___ Exercise materials
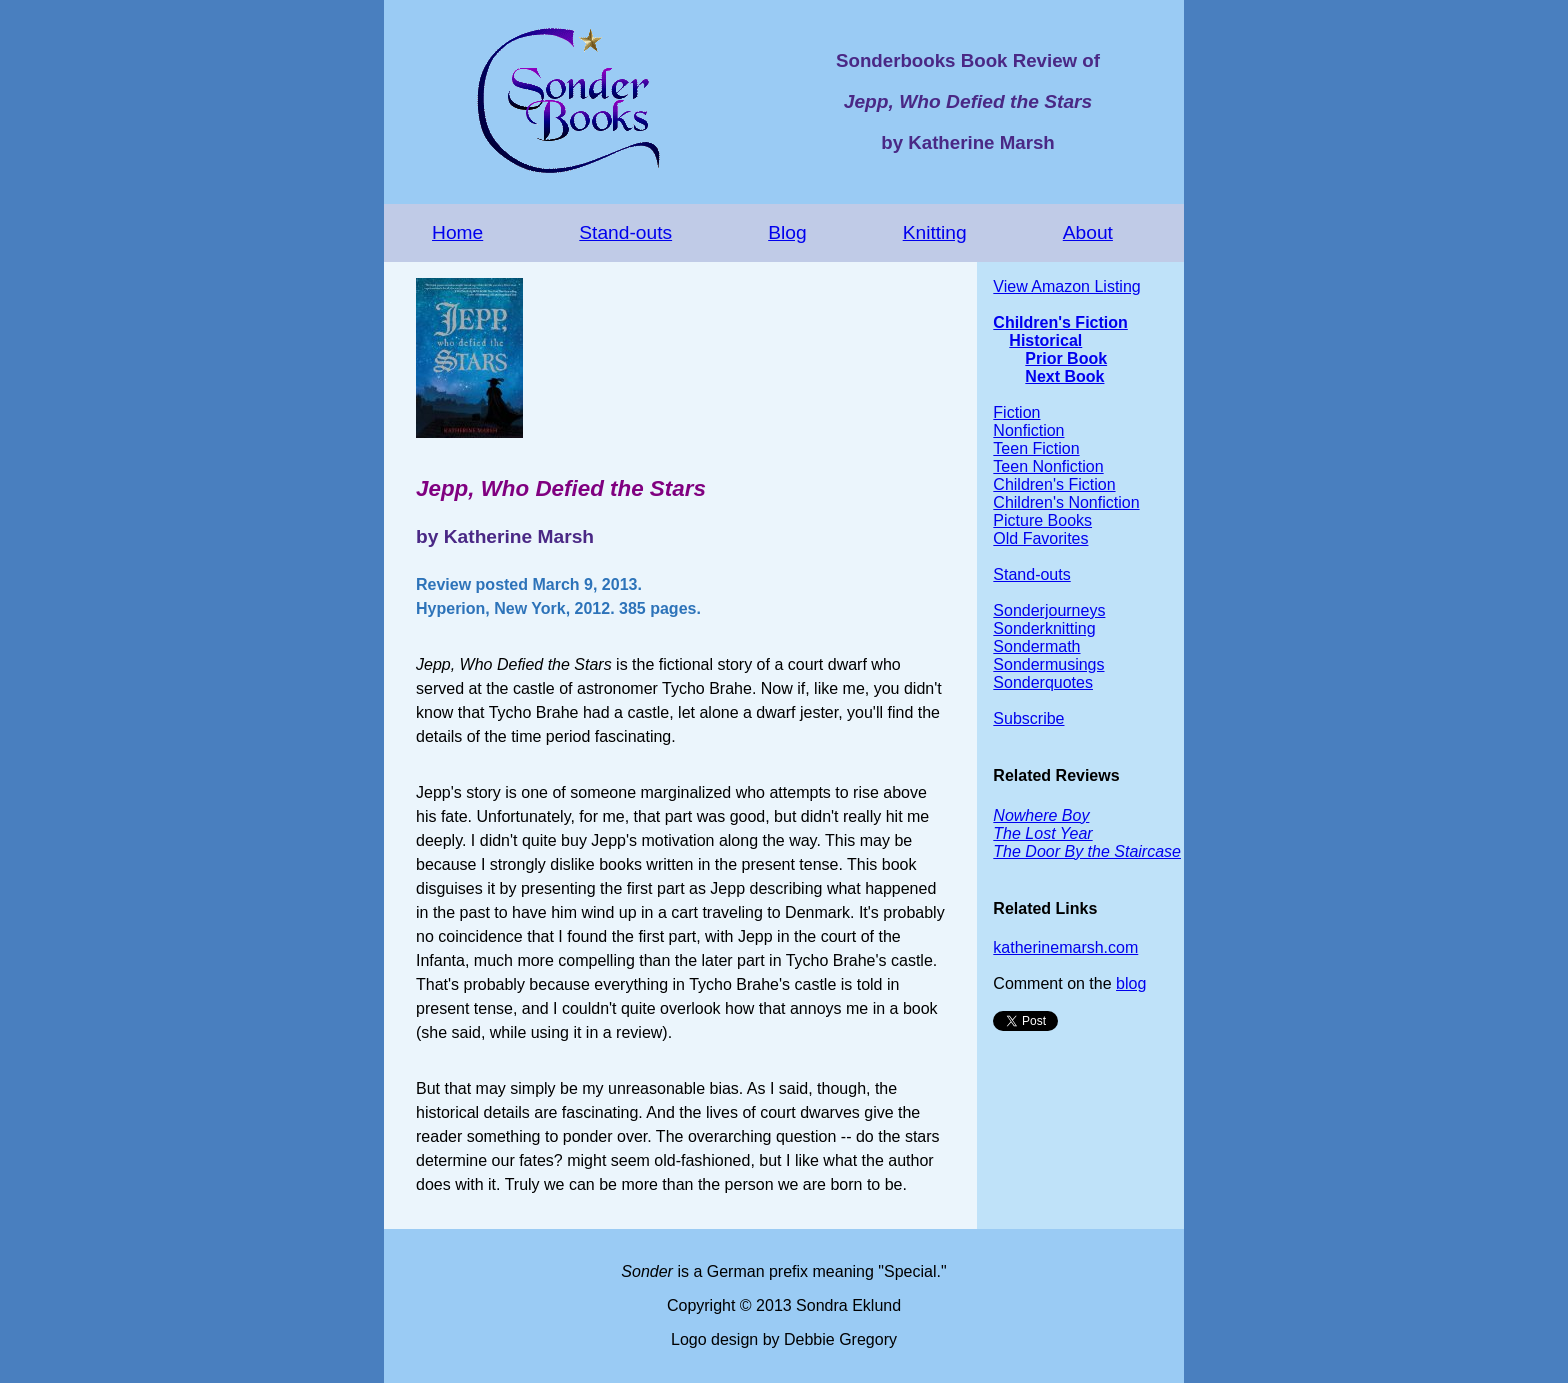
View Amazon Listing (1066, 286)
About (1088, 232)
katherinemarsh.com (1065, 947)
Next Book (1064, 376)
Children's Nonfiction (1066, 502)
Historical (1045, 340)
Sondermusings (1048, 664)
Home (457, 232)
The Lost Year (1042, 833)
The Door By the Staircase (1087, 851)
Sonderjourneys (1049, 610)
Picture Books (1042, 520)
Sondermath (1036, 646)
______
*What needs to be done*
Provide a precise transcription of the listing, excluding each picture.

*Answer space*
View Amazon Listing (1066, 286)
About (1088, 232)
katherinemarsh.com (1065, 947)
Next Book (1064, 376)
Children's Nonfiction (1066, 502)
Historical (1045, 340)
Sondermusings (1048, 664)
Home (457, 232)
The Lost Year (1042, 833)
The Door By the Staircase (1087, 851)
Sonderjourneys (1049, 610)
Picture Books (1042, 520)
Sondermath (1036, 646)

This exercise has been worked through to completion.